GOAL OF THE EXERCISE: Scan the entries for "Special". Every line that holds it is to be copied.
━━ INFORMATION PROVIDED ━━
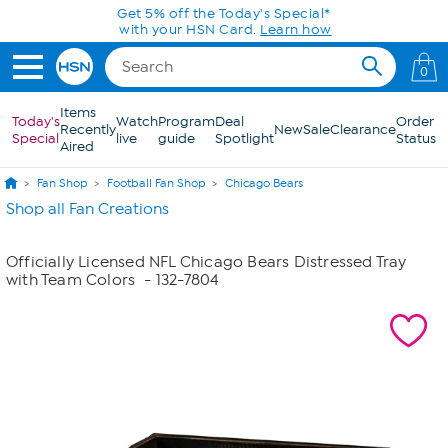
Skip to Main Content
Get 5% off the Today's Special*
with your HSN Card.
Learn how
0
Items
Today's
Watch
Program
Deal
Order
Recently
New
Sale
Clearance
Special
live
guide
Spotlight
Status
Aired
Fan Shop
Football Fan Shop
Chicago Bears
Shop all Fan Creations
Officially Licensed NFL Chicago Bears Distressed Tray
with Team Colors
- 132-7804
━━━
RESULT FOR THIS EXERCISE:
Get 5% off the Today's Special*
Special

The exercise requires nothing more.